BY PETER BELAND
The summertime job for teenagers is becoming a thing of the past. Teenagers are less employed now than any other time in the past 70 years, as they face competition from older workers and focus on their studies in the wake of the recession.
According to Oregon state employment economist Nick Beleiciks, three out of 10 Oregon teens ages 16 to 19 who would like a job cannot find one. That is three times the rate of the overall workforce.
If employment numbers are a sign of long-term prospects, then the future outlook for Oregon’s teens looks grim. In 2006, more than 50,000 teenagers got new jobs. In 2009-2011, that number was under 30,000. “There’s a lot of concern about this, but I’m not sure it’s set in stone,” says Beleiciks. “The question is, what are they doing when not working?” He adds that though the recession greatly exacerbated teen unemployment numbers, teens have steadily worked less in the past decade.
According to Christopher Smith of the Federal Reserve Board, though the shift towards more education and other activities does account for some of the teen unemployment numbers, “the share of adults in teen jobs ‘explains’ at least half of the total drop in youth employment.”

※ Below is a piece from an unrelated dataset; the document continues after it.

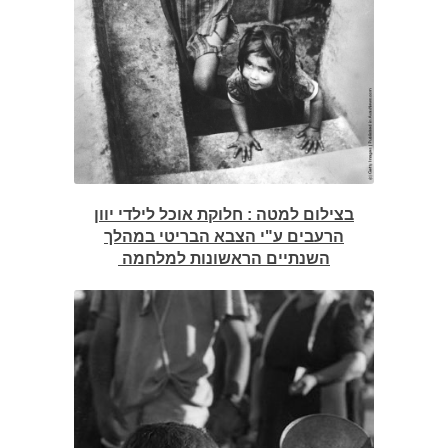
בצילום למטה : חלוקת אוכל לילדי יוון
הרעבים ע"י הצבא הבריטי במהלך
השנתיים הראשונות למלחמה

Some sectors that traditionally hire teens, such as food services, were not hugely affected by the recession, but still dramatically cut teen hiring. Food services in Oregon hired less than half the amount of teens in 2011 than in 2007 (ages 14 to 18), suggesting competition from older and more experienced workers. Conversely, crop production, also not hit by the recession, hired more teens in 2011 that in 2007.

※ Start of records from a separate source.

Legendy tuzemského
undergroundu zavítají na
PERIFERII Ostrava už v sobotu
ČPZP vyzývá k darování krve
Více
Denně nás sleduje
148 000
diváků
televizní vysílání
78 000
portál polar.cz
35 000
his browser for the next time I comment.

Though teens as a group are suffering, it is especially hard for those from lower-income backgrounds to secure employment. Joan Gralla of Reuters writes that nationally one in five teenagers with family incomes below $20,000 a year were hired last summer versus a 41 percent employment rate among those from families annual incomes of $100,000 to $150,000. Smith notes in his report that part of the reason some teens spend more time studying and doing other extracurricular activities is that those teens get money from their parents.

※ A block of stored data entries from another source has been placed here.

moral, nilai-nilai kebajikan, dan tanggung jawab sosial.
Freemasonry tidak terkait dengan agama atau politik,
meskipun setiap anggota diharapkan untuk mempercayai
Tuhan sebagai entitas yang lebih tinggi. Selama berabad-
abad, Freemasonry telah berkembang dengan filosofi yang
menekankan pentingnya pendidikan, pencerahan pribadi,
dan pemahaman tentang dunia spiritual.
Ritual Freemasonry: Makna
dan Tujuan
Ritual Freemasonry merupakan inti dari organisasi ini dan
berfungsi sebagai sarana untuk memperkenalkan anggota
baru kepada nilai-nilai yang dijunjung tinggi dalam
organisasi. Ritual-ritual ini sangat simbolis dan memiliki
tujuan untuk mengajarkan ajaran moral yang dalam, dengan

In an April 2012 report by Beleiciks and Jennifer Nelson, they noted: “All age groups were damaged to some extent by the recession, but the effects on young workers could have much longer-term consequences. The workforce problems facing younger workers today may follow them well into the future through lower lifetime earnings. Getting younger workers to work, and establishing the experience and income that first jobs provide, is one of the key workforce challenges facing Oregon.”
Peter Beland is a contributing writer to Oregon Business.